Tuesday, 9 February 2016

The Fifth Heart.

In this novel by Dan Simmons Sherlock Holmes the worlds most brilliant consulting detective teams up with Henry James one of Americas most distinguished and treasured writers to solve a mystery which the rest of the world does not acknowledge as having even occurred. a mystery which to a large extent exists only in the mind of Holmes and one other person. That other person has,since asking for Holmes assistance, passed on which sort of leaves him as the only one seeking answers.

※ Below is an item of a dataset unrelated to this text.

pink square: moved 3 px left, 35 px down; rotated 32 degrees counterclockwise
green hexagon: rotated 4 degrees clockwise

           It seems mote to point out that of the two only Henry James was an actual person who lived and breathed whilst Sherlock Holmes is accepted as a hugely popular but wholly fictional character.
            Or was he?
             In eighteen ninety three Holmes and James meet beneath a bridge in Paris.not as romantic as it sounds. they were both there to do away with them selves. both driven to mutual self destruction by the extremities of their own personalities.Shortly thereafter they find themselves travelling to the United States Of The Americas to try unravelling together the said mystery. Holmes being the brilliant detective that he is turns his legendary skills of ratiocination upon himself and becomes aware of the huge logic gaps peppering his existence and reaches a conclusion those about him begin to share; That Sherlock Holmes may in fact be a fictional character and as such should not actually exist in this "real" world.Reality and fantasy blur to a degree in the course of this book. This situation is not uncommon as any period novel where even the well known, loved and greatly read characters are all long dead.So in a sense the entire cast of the book are fictional. Existing only in the mental field generated by the action of reading a novel which shares the same internal dictionary as the reader. The ghosts of history real and imagined existing only in the theatres of our minds.

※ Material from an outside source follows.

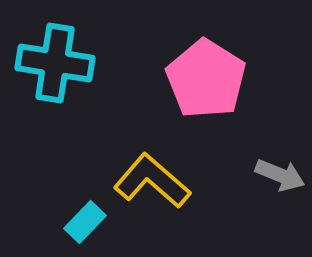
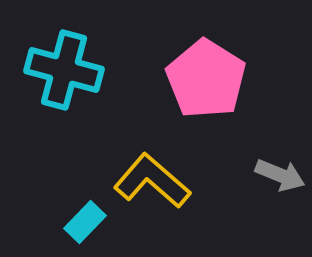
cyan cross: moved 9 px right, 7 px down; rotated 6 degrees clockwise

               Henry James struggles to resist the charm of Holmes investigations, Resisting his own urge to get involved in what he sees as little more than the provocative exploits of an adolescent. James' work is no longer selling in the quantities he had previously. He is deeply troubled by the notion he may not follow up on his earlier promise and great sales. He has moved, not entirely successfully into a possible new career as a playwright. His first attempt at a play had morphed from a serious social study to a misjudged and critically lambasted comedy. His interior repression and confusion perhaps informing his creative output. In short Henry James has lost his slender at best grip on his mojo. He seems emotionally crippled by an inability to take any pleasure in his life. He is after all a gay man living in age when homosexuals were scorned and cruelly punished for yielding to their natures. That whole aspect of human life being perceived as an aberration and a mortal sin which must be punished. A terrifying situation that would not change for a very very long time and which even now rears its ugly unwanted head in many lamentably named civilised countries or empires.
             Yet in his time with Holmes Henry James finds the embers of his inner flame begin to glow once more. A kindling to set his life afire once more..possibly an urge which Dan Simmons wishes to generate for the work of Henry James as well as the work of Conan Doyle.
              A situation I need no urging to follow up on.